Records from a dataset
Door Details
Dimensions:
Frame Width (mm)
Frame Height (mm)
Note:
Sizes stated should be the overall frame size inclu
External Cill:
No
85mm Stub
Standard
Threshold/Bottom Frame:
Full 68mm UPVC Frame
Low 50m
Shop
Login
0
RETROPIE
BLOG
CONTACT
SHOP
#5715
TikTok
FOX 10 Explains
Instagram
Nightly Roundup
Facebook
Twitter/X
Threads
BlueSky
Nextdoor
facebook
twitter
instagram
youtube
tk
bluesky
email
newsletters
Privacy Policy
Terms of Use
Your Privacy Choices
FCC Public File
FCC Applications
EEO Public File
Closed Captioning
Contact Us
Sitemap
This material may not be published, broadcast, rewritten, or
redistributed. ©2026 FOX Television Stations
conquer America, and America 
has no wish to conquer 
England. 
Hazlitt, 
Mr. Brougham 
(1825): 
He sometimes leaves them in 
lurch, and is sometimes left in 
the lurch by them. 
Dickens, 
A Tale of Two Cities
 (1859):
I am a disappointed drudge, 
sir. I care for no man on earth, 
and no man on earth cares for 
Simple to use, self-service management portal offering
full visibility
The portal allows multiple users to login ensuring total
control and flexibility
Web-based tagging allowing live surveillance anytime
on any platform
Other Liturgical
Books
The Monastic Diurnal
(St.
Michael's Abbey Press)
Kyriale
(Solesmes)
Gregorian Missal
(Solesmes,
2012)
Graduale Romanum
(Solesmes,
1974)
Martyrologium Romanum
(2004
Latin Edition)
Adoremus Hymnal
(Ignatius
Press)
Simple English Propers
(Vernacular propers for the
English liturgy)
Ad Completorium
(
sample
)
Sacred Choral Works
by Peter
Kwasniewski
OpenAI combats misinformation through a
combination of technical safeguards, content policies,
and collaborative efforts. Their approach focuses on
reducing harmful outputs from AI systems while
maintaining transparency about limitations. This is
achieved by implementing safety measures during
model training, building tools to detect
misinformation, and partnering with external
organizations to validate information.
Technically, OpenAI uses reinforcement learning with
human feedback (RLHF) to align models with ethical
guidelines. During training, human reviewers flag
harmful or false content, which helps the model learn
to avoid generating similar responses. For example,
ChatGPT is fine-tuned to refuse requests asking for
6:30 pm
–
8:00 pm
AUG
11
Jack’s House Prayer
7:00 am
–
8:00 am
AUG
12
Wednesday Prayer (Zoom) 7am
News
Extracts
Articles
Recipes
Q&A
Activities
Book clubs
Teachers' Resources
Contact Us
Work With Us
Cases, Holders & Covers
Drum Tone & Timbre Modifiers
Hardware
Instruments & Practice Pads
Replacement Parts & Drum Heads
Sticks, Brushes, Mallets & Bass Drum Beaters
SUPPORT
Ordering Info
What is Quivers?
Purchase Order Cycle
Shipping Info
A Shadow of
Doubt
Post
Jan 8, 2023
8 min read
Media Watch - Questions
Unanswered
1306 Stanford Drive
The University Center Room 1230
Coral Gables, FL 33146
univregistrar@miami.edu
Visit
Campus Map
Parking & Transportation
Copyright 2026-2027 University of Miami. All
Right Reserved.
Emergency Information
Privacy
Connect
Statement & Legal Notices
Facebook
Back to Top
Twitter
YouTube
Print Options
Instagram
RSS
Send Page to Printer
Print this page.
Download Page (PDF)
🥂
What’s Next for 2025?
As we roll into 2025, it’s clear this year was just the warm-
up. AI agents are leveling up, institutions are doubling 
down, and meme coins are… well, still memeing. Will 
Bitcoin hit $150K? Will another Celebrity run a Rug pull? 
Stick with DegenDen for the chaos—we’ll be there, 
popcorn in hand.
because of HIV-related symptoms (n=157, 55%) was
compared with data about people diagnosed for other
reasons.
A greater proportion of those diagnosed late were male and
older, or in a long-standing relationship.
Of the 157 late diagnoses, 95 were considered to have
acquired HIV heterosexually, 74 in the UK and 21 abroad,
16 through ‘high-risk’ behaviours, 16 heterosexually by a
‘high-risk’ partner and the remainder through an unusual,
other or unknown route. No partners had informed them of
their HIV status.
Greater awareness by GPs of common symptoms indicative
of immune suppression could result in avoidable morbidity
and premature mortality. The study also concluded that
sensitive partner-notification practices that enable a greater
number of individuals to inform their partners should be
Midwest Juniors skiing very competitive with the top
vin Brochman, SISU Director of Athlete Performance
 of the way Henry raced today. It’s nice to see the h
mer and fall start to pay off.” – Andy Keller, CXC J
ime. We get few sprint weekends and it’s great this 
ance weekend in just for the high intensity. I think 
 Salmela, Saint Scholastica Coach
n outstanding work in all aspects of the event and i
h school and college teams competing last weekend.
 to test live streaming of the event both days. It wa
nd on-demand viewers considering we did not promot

**ACTIVITY:**
Reproduce the entries in full, exactly as written.

**FINISHED TASK:**
Door Details
Dimensions:
Frame Width (mm)
Frame Height (mm)
Note:
Sizes stated should be the overall frame size inclu
External Cill:
No
85mm Stub
Standard
Threshold/Bottom Frame:
Full 68mm UPVC Frame
Low 50m
Shop
Login
0
RETROPIE
BLOG
CONTACT
SHOP
#5715
TikTok
FOX 10 Explains
Instagram
Nightly Roundup
Facebook
Twitter/X
Threads
BlueSky
Nextdoor
facebook
twitter
instagram
youtube
tk
bluesky
email
newsletters
Privacy Policy
Terms of Use
Your Privacy Choices
FCC Public File
FCC Applications
EEO Public File
Closed Captioning
Contact Us
Sitemap
This material may not be published, broadcast, rewritten, or
redistributed. ©2026 FOX Television Stations
conquer America, and America 
has no wish to conquer 
England. 
Hazlitt, 
Mr. Brougham 
(1825): 
He sometimes leaves them in 
lurch, and is sometimes left in 
the lurch by them. 
Dickens, 
A Tale of Two Cities
 (1859):
I am a disappointed drudge, 
sir. I care for no man on earth, 
and no man on earth cares for 
Simple to use, self-service management portal offering
full visibility
The portal allows multiple users to login ensuring total
control and flexibility
Web-based tagging allowing live surveillance anytime
on any platform
Other Liturgical
Books
The Monastic Diurnal
(St.
Michael's Abbey Press)
Kyriale
(Solesmes)
Gregorian Missal
(Solesmes,
2012)
Graduale Romanum
(Solesmes,
1974)
Martyrologium Romanum
(2004
Latin Edition)
Adoremus Hymnal
(Ignatius
Press)
Simple English Propers
(Vernacular propers for the
English liturgy)
Ad Completorium
(
sample
)
Sacred Choral Works
by Peter
Kwasniewski
OpenAI combats misinformation through a
combination of technical safeguards, content policies,
and collaborative efforts. Their approach focuses on
reducing harmful outputs from AI systems while
maintaining transparency about limitations. This is
achieved by implementing safety measures during
model training, building tools to detect
misinformation, and partnering with external
organizations to validate information.
Technically, OpenAI uses reinforcement learning with
human feedback (RLHF) to align models with ethical
guidelines. During training, human reviewers flag
harmful or false content, which helps the model learn
to avoid generating similar responses. For example,
ChatGPT is fine-tuned to refuse requests asking for
6:30 pm
–
8:00 pm
AUG
11
Jack’s House Prayer
7:00 am
–
8:00 am
AUG
12
Wednesday Prayer (Zoom) 7am
News
Extracts
Articles
Recipes
Q&A
Activities
Book clubs
Teachers' Resources
Contact Us
Work With Us
Cases, Holders & Covers
Drum Tone & Timbre Modifiers
Hardware
Instruments & Practice Pads
Replacement Parts & Drum Heads
Sticks, Brushes, Mallets & Bass Drum Beaters
SUPPORT
Ordering Info
What is Quivers?
Purchase Order Cycle
Shipping Info
A Shadow of
Doubt
Post
Jan 8, 2023
8 min read
Media Watch - Questions
Unanswered
1306 Stanford Drive
The University Center Room 1230
Coral Gables, FL 33146
univregistrar@miami.edu
Visit
Campus Map
Parking & Transportation
Copyright 2026-2027 University of Miami. All
Right Reserved.
Emergency Information
Privacy
Connect
Statement & Legal Notices
Facebook
Back to Top
Twitter
YouTube
Print Options
Instagram
RSS
Send Page to Printer
Print this page.
Download Page (PDF)
🥂
What’s Next for 2025?
As we roll into 2025, it’s clear this year was just the warm-
up. AI agents are leveling up, institutions are doubling 
down, and meme coins are… well, still memeing. Will 
Bitcoin hit $150K? Will another Celebrity run a Rug pull? 
Stick with DegenDen for the chaos—we’ll be there, 
popcorn in hand.
because of HIV-related symptoms (n=157, 55%) was
compared with data about people diagnosed for other
reasons.
A greater proportion of those diagnosed late were male and
older, or in a long-standing relationship.
Of the 157 late diagnoses, 95 were considered to have
acquired HIV heterosexually, 74 in the UK and 21 abroad,
16 through ‘high-risk’ behaviours, 16 heterosexually by a
‘high-risk’ partner and the remainder through an unusual,
other or unknown route. No partners had informed them of
their HIV status.
Greater awareness by GPs of common symptoms indicative
of immune suppression could result in avoidable morbidity
and premature mortality. The study also concluded that
sensitive partner-notification practices that enable a greater
number of individuals to inform their partners should be
Midwest Juniors skiing very competitive with the top
vin Brochman, SISU Director of Athlete Performance
 of the way Henry raced today. It’s nice to see the h
mer and fall start to pay off.” – Andy Keller, CXC J
ime. We get few sprint weekends and it’s great this 
ance weekend in just for the high intensity. I think 
 Salmela, Saint Scholastica Coach
n outstanding work in all aspects of the event and i
h school and college teams competing last weekend.
 to test live streaming of the event both days. It wa
nd on-demand viewers considering we did not promot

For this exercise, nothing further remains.